Task prompt:
Beginning at the line containing "Dovana Jums - juvelyrinė pakuotė!" and continuing to the end of the records below, give each line again exactly as it stands, and only those lines.
*** Data provided
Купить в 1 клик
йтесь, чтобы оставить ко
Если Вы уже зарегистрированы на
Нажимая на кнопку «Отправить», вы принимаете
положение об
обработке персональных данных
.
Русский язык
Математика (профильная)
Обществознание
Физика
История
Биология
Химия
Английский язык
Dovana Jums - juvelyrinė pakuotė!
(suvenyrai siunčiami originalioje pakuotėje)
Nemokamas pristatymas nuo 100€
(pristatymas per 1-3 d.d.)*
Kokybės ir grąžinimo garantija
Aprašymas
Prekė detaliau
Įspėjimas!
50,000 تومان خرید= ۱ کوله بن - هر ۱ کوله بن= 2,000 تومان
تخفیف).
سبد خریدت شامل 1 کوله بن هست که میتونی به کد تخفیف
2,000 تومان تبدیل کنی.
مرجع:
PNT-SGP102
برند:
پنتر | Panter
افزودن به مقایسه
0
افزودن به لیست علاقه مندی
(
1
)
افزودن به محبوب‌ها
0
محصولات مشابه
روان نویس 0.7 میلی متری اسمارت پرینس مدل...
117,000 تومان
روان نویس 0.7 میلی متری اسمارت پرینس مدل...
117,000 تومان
******
Result for this exercise:
Dovana Jums - juvelyrinė pakuotė!
(suvenyrai siunčiami originalioje pakuotėje)
Nemokamas pristatymas nuo 100€
(pristatymas per 1-3 d.d.)*
Kokybės ir grąžinimo garantija
Aprašymas
Prekė detaliau
Įspėjimas!
50,000 تومان خرید= ۱ کوله بن - هر ۱ کوله بن= 2,000 تومان
تخفیف).
سبد خریدت شامل 1 کوله بن هست که میتونی به کد تخفیف
2,000 تومان تبدیل کنی.
مرجع:
PNT-SGP102
برند:
پنتر | Panter
افزودن به مقایسه
0
افزودن به لیست علاقه مندی
(
1
)
افزودن به محبوب‌ها
0
محصولات مشابه
روان نویس 0.7 میلی متری اسمارت پرینس مدل...
117,000 تومان
روان نویس 0.7 میلی متری اسمارت پرینس مدل...
117,000 تومان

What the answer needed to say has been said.